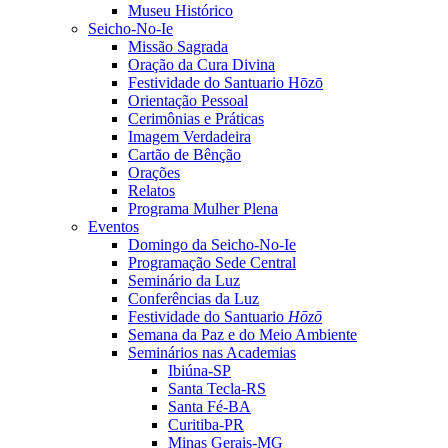
Museu Histórico
Seicho-No-Ie
Missão Sagrada
Oração da Cura Divina
Festividade do Santuario Hōzō
Orientação Pessoal
Cerimônias e Práticas
Imagem Verdadeira
Cartão de Bênção
Orações
Relatos
Programa Mulher Plena
Eventos
Domingo da Seicho-No-Ie
Programação Sede Central
Seminário da Luz
Conferências da Luz
Festividade do Santuario
Hōzō
Semana da Paz e do Meio Ambiente
Seminários nas Academias
Ibiúna-SP
Santa Tecla-RS
Santa Fé-BA
Curitiba-PR
Minas Gerais-MG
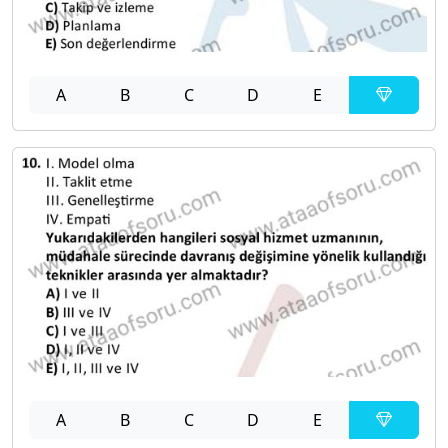
A
B
C
D
E
A
B
C
D
E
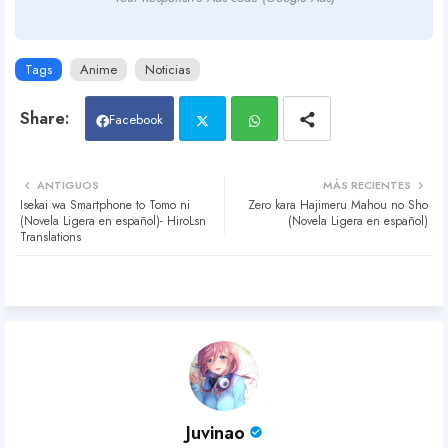
Tags
Anime
Noticias
Facebook
Twit
Wh
ANTIGUOS
MÁS RECIENTES
Isekai wa Smartphone to Tomo ni
Zero kara Hajimeru Mahou no Sho
ter
atsa
(Novela Ligera en español)- HiroLsn
(Novela Ligera en español)
Translations
pp
Juvinao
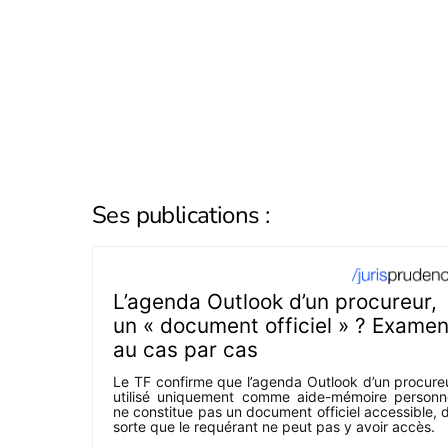
Ses publications :
L’agenda Outlook d’un procureur,
un « document officiel » ? Exame
au cas par cas
Le TF confirme que l’agenda Outlook d’un procure
utilisé uniquement comme aide-mémoire personn
ne constitue pas un document officiel accessible, 
sorte que le requérant ne peut pas y avoir accès.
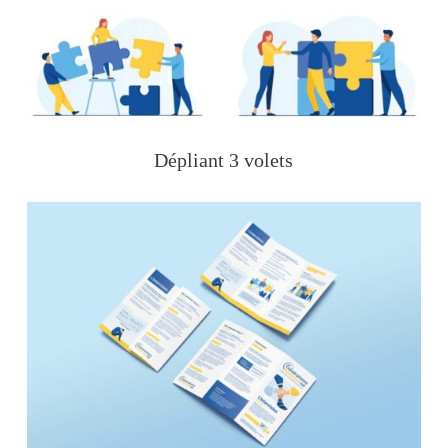
Dépliant 3 volets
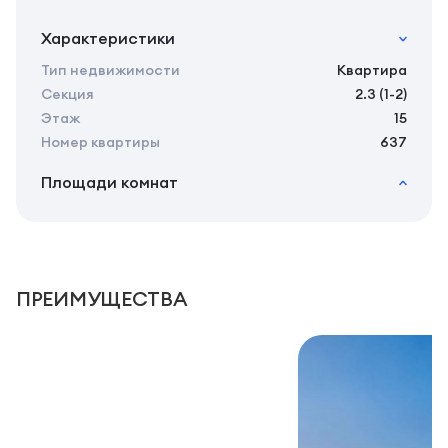
Характеристики
Тип недвижимости
Квартира
Секция
2.3 (1-2)
Этаж
15
Номер квартиры
637
Площади комнат
2
Общая площадь
23.80 м
2
Жилая площадь
21.60 м
2
Площадь кухни
0.00 м
2
Площадь санузлов совместных
3,49 м
ПРЕИМУЩЕСТВА
2
Площадь балконов
2,2 м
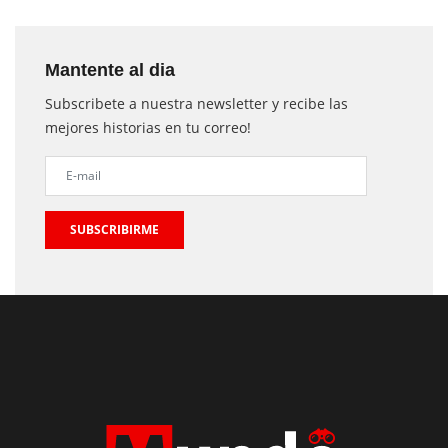
Mantente al dia
Subscribete a nuestra newsletter y recibe las
mejores historias en tu correo!
SUBSCRIBIRME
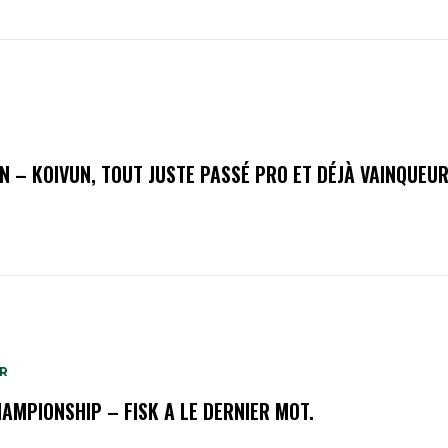
N – KOIVUN, TOUT JUSTE PASSÉ PRO ET DÉJÀ VAINQUEUR
R
HAMPIONSHIP – FISK A LE DERNIER MOT.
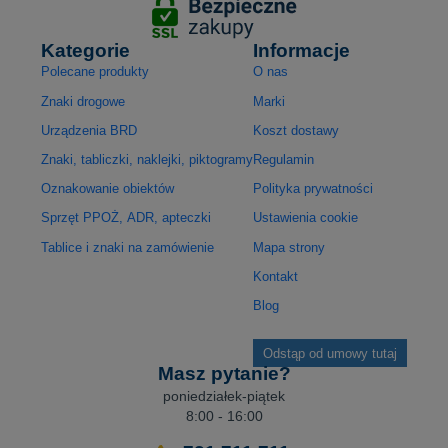
Kategorie
Informacje
Polecane produkty
O nas
Znaki drogowe
Marki
Urządzenia BRD
Koszt dostawy
Znaki, tabliczki, naklejki, piktogramy
Regulamin
Oznakowanie obiektów
Polityka prywatności
Sprzęt PPOŻ, ADR, apteczki
Ustawienia cookie
Tablice i znaki na zamówienie
Mapa strony
Kontakt
Blog
Odstąp od umowy tutaj
Masz pytanie?
poniedziałek-piątek
8:00 - 16:00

TASK BRIEF » Scan the entries above and show each line that contains the word "Festividade".

EXERCISE OUTPUT »
Festividade do Santuario Hōzō
Festividade do Santuario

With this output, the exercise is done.